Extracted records
+-------+

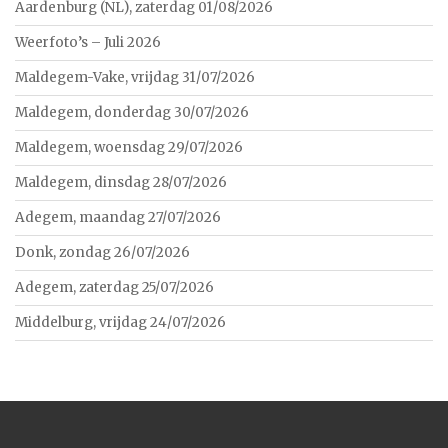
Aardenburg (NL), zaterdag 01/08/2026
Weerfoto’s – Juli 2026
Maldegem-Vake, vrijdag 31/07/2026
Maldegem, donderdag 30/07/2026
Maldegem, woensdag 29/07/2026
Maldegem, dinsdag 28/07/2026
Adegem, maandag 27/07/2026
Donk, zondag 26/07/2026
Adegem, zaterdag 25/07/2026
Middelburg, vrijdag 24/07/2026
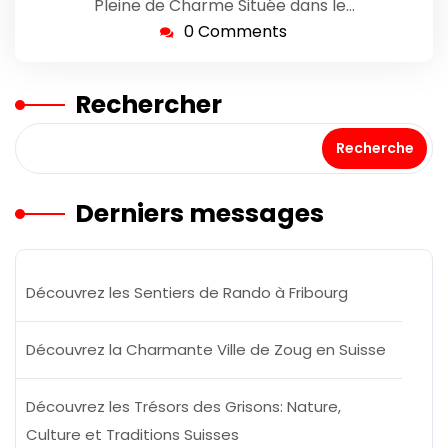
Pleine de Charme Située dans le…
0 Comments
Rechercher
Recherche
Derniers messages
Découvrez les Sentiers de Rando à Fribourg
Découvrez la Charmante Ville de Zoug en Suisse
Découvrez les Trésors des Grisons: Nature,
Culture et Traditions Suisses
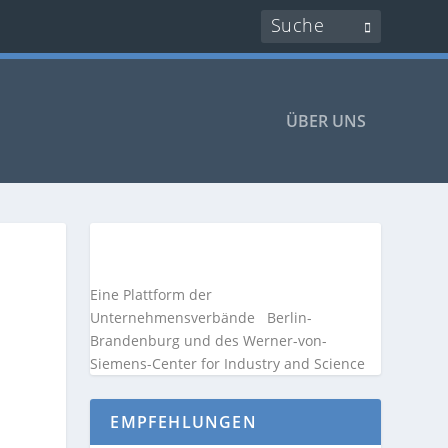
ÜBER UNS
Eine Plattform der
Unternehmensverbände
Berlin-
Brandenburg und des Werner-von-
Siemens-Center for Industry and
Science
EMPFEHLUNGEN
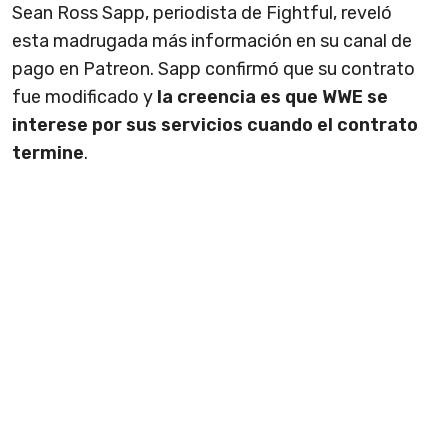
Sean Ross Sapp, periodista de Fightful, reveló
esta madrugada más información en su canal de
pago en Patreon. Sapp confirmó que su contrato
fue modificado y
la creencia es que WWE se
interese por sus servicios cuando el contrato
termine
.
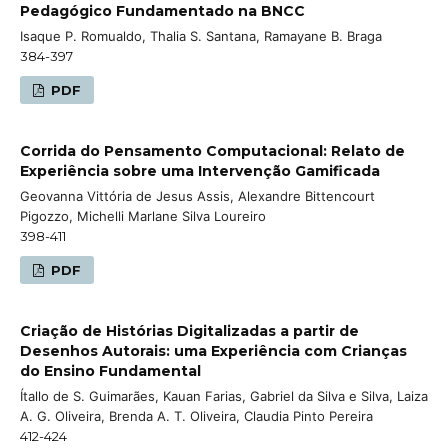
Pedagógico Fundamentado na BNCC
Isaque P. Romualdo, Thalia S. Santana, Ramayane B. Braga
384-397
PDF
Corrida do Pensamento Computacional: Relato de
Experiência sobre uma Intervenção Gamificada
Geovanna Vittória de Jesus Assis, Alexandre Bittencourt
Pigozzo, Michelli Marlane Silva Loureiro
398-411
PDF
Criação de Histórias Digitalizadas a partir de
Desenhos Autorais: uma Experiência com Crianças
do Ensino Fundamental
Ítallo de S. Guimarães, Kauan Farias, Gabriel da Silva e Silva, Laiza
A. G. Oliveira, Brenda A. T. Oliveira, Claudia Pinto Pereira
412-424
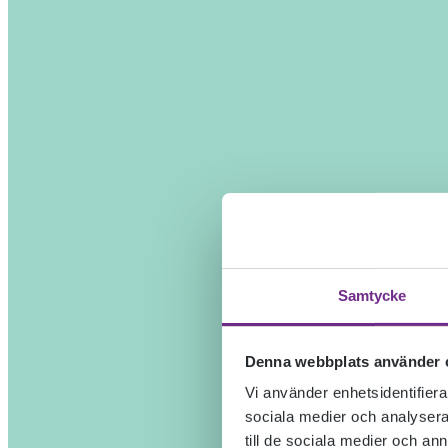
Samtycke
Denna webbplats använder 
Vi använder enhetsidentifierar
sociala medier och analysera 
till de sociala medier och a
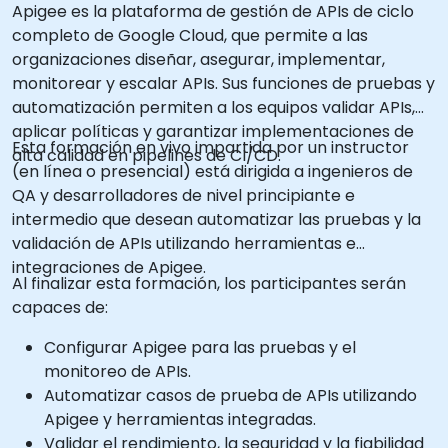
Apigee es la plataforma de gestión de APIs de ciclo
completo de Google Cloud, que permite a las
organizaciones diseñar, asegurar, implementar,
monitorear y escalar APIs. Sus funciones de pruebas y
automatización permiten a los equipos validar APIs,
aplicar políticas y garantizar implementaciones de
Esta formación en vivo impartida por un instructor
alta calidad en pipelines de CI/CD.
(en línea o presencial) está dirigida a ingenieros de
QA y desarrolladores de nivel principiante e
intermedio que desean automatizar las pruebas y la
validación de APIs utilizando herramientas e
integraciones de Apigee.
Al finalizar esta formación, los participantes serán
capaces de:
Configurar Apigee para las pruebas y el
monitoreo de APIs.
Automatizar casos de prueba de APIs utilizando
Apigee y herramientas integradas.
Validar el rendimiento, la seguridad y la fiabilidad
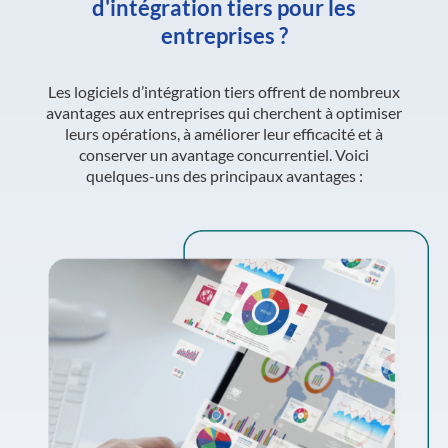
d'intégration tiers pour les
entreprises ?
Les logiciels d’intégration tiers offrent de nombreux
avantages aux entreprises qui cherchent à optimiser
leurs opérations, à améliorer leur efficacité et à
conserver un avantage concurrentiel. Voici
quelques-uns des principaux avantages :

+-------+

Print the lines from the beginning of the records up to and including the line containing "Donk, zondag 26/07/2026", word for word, with no pictures.

Aardenburg (NL), zaterdag 01/08/2026
Weerfoto’s – Juli 2026
Maldegem-Vake, vrijdag 31/07/2026
Maldegem, donderdag 30/07/2026
Maldegem, woensdag 29/07/2026
Maldegem, dinsdag 28/07/2026
Adegem, maandag 27/07/2026
Donk, zondag 26/07/2026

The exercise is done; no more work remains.